Automatic Nested Loop Acceleration on FPGAs Using Soft CGRA Overlay

Cheng Liu,Ho-Cheung Ng,Hayden Kwok-Hay So
DOI: https://doi.org/10.48550/arXiv.1509.00042
2015-08-27
Abstract:Offloading compute intensive nested loops to execute on FPGA accelerators have been demonstrated by numerous researchers as an effective performance enhancement technique across numerous application domains. To construct such accelerators with high design productivity, researchers have increasingly turned to the use of overlay architectures as an intermediate generation target built on top of off-the-shelf FPGAs.
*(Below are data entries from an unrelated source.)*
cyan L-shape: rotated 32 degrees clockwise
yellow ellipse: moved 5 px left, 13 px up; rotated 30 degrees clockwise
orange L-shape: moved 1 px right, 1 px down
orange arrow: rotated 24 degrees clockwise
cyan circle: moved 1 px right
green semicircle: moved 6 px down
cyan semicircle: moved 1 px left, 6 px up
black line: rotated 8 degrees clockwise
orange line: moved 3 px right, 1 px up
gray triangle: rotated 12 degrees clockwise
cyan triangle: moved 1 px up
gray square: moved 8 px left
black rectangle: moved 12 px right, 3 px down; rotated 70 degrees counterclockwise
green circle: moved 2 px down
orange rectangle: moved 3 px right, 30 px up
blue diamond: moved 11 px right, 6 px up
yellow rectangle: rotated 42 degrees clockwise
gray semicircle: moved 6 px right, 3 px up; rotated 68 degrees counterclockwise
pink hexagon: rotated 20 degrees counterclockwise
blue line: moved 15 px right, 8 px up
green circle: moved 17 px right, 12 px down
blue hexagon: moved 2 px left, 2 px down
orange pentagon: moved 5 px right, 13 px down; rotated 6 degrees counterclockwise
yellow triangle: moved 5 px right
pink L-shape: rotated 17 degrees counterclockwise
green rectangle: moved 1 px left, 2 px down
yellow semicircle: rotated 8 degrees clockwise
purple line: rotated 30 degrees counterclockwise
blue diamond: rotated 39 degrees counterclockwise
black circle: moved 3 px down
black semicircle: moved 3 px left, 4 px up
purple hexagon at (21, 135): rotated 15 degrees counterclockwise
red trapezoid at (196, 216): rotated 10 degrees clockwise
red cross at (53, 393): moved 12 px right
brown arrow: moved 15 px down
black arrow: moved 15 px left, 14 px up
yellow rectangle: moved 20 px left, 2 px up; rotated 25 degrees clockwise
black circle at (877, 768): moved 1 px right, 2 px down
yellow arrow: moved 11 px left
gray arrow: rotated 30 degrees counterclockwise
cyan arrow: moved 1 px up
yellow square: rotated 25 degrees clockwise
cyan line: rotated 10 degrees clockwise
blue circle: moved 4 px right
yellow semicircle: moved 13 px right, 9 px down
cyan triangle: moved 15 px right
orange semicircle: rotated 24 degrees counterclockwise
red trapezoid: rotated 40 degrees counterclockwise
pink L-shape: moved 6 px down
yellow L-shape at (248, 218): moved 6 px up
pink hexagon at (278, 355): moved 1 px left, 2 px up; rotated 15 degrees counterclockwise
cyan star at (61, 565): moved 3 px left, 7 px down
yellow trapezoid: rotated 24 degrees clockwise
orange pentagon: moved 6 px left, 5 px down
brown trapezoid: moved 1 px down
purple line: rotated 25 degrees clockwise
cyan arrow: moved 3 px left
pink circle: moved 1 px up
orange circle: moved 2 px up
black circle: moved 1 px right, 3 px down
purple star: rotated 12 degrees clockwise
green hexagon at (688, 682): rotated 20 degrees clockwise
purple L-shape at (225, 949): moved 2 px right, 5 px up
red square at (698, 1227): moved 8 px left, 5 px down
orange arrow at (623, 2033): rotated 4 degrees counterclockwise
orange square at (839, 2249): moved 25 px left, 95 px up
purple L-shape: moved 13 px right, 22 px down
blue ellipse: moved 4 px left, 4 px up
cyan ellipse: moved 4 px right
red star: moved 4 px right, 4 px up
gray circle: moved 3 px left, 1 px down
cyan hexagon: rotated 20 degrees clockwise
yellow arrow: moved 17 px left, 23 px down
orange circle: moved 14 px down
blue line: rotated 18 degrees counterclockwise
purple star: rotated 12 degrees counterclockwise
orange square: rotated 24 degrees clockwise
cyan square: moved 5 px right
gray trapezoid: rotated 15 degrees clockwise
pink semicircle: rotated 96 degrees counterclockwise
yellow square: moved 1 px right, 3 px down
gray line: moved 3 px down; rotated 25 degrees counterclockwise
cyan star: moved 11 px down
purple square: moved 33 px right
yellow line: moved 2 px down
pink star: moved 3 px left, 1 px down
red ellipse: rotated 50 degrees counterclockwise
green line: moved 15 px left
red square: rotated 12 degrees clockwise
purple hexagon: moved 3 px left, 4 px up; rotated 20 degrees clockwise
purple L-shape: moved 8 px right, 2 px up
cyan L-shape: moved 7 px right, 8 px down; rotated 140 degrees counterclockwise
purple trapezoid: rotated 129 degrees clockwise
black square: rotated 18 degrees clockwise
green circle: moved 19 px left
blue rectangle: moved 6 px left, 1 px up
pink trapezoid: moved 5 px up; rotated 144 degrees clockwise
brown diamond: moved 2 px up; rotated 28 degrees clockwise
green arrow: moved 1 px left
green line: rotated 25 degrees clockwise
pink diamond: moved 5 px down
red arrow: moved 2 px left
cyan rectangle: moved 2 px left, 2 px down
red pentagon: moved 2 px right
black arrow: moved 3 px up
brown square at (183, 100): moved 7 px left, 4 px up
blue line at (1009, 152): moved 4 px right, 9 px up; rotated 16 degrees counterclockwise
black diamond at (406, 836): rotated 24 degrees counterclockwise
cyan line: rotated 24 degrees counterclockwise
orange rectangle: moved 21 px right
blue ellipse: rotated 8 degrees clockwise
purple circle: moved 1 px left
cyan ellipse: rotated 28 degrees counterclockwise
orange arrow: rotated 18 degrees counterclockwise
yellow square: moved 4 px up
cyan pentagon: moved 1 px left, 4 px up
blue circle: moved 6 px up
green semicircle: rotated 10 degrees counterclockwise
However, achieving the desired performance-overhead trade-off remains a major productivity challenge as complex application-specific customizations over a large design space covering multiple architectural parameters are needed. In this work, an automatic nested loop acceleration framework utilizing a regular soft coarse-grained reconfigurable array (SCGRA) overlay is presented. Given high-level resource constraints, the framework automatically customizes the overlay architectural design parameters, high-level compilation options as well as communication between the accelerator and the host processor for optimized performance specifically to the given application. In our experiments, at a cost of 10 to 20 minutes additional tools run time, the proposed customization process resulted in up to 5 times additional speedup over a baseline accelerator generated by the same framework without customization. Overall, when compared to the equivalent software running on the host ARM processor alone on the Zedboard, the resulting accelerators achieved up to 10 times speedup.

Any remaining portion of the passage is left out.